Tuesday, 15 July 2025

Heat and drought

Back after two weeks in a rather hot Central Europe, to a garden that has been not a great deal cooler and is looking dry after three heatwaves and very little rain.  A hosepipe ban has just been announced – whereupon it has rained, though not nearly enough to refill the reservoirs.

A kind neighbour did an excellent job in our absence of watering the tomatoes and keeping the pots alive, though the plants in the ground have had to fend for themselves.  On the whole they haven’t done too badly.  The peas have mostly dried up and one or two ornamentals are looking the worse for wear, and the lawn is decidedly crunchy underfoot, but actually the garden is surviving and looked passably respectable for the village open gardens day (by my drawing visitors’ attention to the wildlife aspects of the plot rather than the conventional aspects of gardening).  When I spotted one visitor taking a photo, I realised that there was a reasonable amount of colour if you looked in the right places!  The dahlia pots looked good, and the Verbena bonariensis and some pinks masked the fact that much of the foreground planting (the geum and fading penstemons) needed deadheading; in 31C I hadn’t felt much like getting out there with the secateurs to sort it out!

A reasonable amount of colour

The Echium vulgare ‘Blue Bedder’ in one of the tulip pots had flowered well, and attracted interest from visitors.  And my little wildflower patch has its good points (I’m not sure I’m going to keep that for another year, though!).

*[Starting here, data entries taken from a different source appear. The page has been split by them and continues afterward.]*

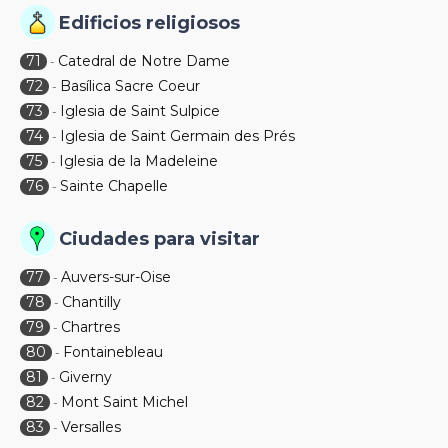
Edificios religiosos
71
Catedral de Notre Dame
-
72
Basílica Sacre Coeur
-
73
Iglesia de Saint Sulpice
-
74
Iglesia de Saint Germain des Prés
-
75
Iglesia de la Madeleine
-
76
Sainte Chapelle
-
Ciudades para visitar
77
Auvers-sur-Oise
-
78
Chantilly
-
79
Chartres
-
80
Fontainebleau
-
81
Giverny
-
82
Mont Saint Michel
-
83
Versalles
-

'Blue Bedder' and surrounding pots

Wildflower patch

Some of the veg plot isn’t looking too bad; the climbing bean plants, with dill in front, are doing fine, though the dried-up peas need clearing (and there’s a stray radicchio plant next to them which is flowering).  The garlic (very small) and shallots (satisfyingly large) have been lifted and put in the greenhouse to dry off, and I’ve started clearing the broad beans.  A late explosion in the ladybird population is dealing with the blackfly!  I was surprised how many of my lettuce seedlings had survived the heat; before we left, I pulled up several of the little strawberry plants which were flagging badly (they don’t do well in drought) and popped lettuce in their place, and they’re coming on quite well.

Strawberry plants flagging - and about to be pulled up

Radicchio in flower

Beans and dill

Dried-up pea plants, with a nice row of carrots

There’s a new pest, melon-cotton aphid, in this country, affecting buddlejas; mine has the characteristic leaf mottling, but apparently it’s not fatal.  The plant is already in flower, much earlier than usual because of the heat, and attracting butterflies, which seem more plentiful this year.

Mottly buddleja leaf

After today’s (nicely steady) rain, the forecast is for temperatures to climb to low-to-mid twenties (centigrade), with some showery days ahead.  I’ll be tidying up the garden as the weather permits!